- **Input for this task**
====================

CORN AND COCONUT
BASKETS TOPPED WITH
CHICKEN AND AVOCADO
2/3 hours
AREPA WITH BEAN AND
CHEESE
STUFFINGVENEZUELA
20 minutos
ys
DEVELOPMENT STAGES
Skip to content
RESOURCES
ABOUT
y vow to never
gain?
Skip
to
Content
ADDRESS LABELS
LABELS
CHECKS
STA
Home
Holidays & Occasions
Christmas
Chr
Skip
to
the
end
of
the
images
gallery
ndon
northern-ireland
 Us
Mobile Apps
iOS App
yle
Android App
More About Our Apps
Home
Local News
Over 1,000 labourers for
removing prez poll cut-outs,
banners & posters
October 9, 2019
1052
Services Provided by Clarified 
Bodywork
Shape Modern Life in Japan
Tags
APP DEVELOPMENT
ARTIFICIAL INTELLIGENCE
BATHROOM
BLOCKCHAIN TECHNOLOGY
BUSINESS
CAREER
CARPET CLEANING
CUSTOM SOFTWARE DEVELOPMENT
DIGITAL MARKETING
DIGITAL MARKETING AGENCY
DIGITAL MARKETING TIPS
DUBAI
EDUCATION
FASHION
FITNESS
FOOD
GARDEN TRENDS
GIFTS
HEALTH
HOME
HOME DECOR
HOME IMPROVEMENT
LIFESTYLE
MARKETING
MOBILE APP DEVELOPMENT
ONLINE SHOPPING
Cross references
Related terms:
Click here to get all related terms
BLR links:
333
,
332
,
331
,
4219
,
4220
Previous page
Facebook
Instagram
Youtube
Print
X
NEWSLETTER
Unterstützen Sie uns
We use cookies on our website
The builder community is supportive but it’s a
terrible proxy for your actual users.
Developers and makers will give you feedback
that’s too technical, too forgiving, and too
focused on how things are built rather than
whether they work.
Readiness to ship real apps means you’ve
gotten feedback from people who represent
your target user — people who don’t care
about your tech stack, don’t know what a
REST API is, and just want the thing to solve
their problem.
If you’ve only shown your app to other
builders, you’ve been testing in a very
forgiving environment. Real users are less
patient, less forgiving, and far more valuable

====================

- **Work order**
All lines with the word "forgiving" are needed; pull them from the entries and copy each.

- **Written solution**
that’s too technical, too forgiving, and too
forgiving environment. Real users are less
patient, less forgiving, and far more valuable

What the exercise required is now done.